I went to Apple Tech Talk yesterday and the evangelist ( Allan Schaffer ) mentioned something very interesting about data alignment in interleaved array.





It seems vertices data need to 4 bytes aligned or else the driver will have to pad the incoming stream of vertices on drawArray or drawElements.





ex:





//Don’t do


typedef struct{


short pos[3];


short normal[3];


short textUV[2];


} vertex_t ;





But instead pre-pad like this:





typedef struct{


short pos[4];


short normal[4];


short textUV[4];


} vertex_t ;





It doesn’t really make sense to me because whether you declare an array of size 4 with C, the strive you declare later with the GL vertex/norma/texture pointers will hide it from the GPU anyway. And as far as I know the GPU does copy the data anyway.





I though that maybe the GPU/driver can perform a batch memcpy if the data is properly aligned but then we increase the bandwidth consumption and the slight improvement is lost.





Can anyone elaborate on this recommendation ?


Is it still valid in a shader renderer if we upload the data with glVertexAttribPointer ?





            nicolasbol2009-12-05 16:35:35

Apple support the iPhone themselves so questions are better directed at them, but I believe this is a requirement for the iPhone drivers although it is not necessary for other MBX or SGX platforms that we directly support.





Unfortunately, on the iPhone reducing the size of your vertex data can be quite important for performance so padding seems undesirable, but is necessary. As I say, Apple support the platform themselves so it may be better to approach them.

If only they were as outstanding as you are answering questions it would be perfect ! No kidding I can get someone to look at my question within a day here but If I send it to Apple I’m not even sure they will open my email.

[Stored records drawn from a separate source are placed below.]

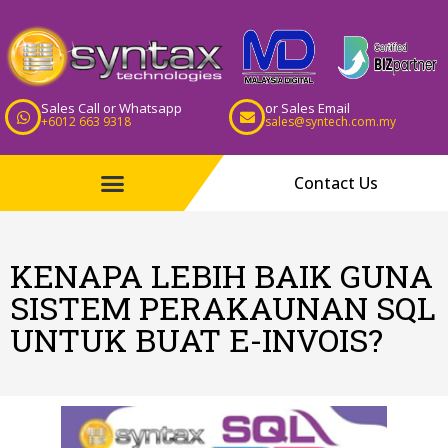
Sales Call or Whatsapp
or Sales Email
+6012 663 9318
sales@syntech.com.my
Contact Us
KENAPA LEBIH BAIK GUNA
SISTEM PERAKAUNAN SQL
UNTUK BUAT E-INVOIS?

I’ll try anyway, thanks Gordon

I don’t think it is required to have your vertex data 4 bytes aligned on the iPhone … it used to make no difference but I think they made some changes with 3.x releases and now it does matter in terms of performance.





The older iPhone (pre 3gs) for some reason always copies vertex data around regardless if you are using VBOs or not and thus what Gordon said about reducing the size of your vertex data is from my experience directly related to that copy being performed in the driver.

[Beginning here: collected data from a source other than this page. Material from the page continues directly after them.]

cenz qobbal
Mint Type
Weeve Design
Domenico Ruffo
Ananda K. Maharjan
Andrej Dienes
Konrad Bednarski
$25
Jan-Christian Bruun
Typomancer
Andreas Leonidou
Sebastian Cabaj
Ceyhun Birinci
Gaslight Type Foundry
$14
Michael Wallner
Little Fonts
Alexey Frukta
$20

So switching to using shorts, minimizing vertex size etc … has nothing to do with the GPU itself ( in fact using shorts will slow things down a bit in terms of GPU processing) but all of it is done to minimize the cost of the CPU preprocessing step that is applied to all vertex streams.

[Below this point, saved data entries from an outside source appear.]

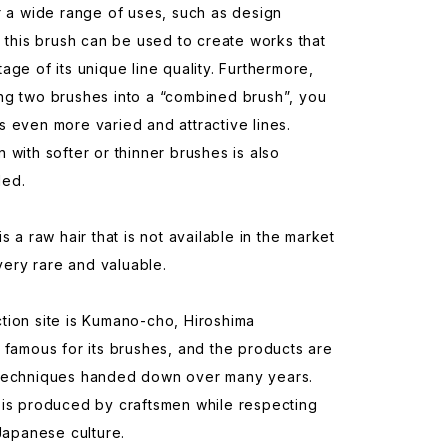
r a wide range of uses, such as design
, this brush can be used to create works that
age of its unique line quality. Furthermore,
ng two brushes into a “combined brush”, you
 even more varied and attractive lines.
 with softer or thinner brushes is also
ed.
s a raw hair that is not available in the market
 very rare and valuable.
tion site is Kumano-cho, Hiroshima
 famous for its brushes, and the products are
techniques handed down over many years.
 is produced by craftsmen while respecting
 Japanese culture.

Look here for some extended discussions regarding this very issue:


https://devforums.apple.com/thread/6546?start=0&tstart=0








I’ve seen posts on the oolong group complaining about crashes if POD data wasn’t aligned, although I haven’t seen it myself - I may be incorrect. Alignment options will be available in the next release of the SDK so it shouldn’t be a problem. Unaligned data does harm performance, like warmi says. As always, profiling both ways is probably wise.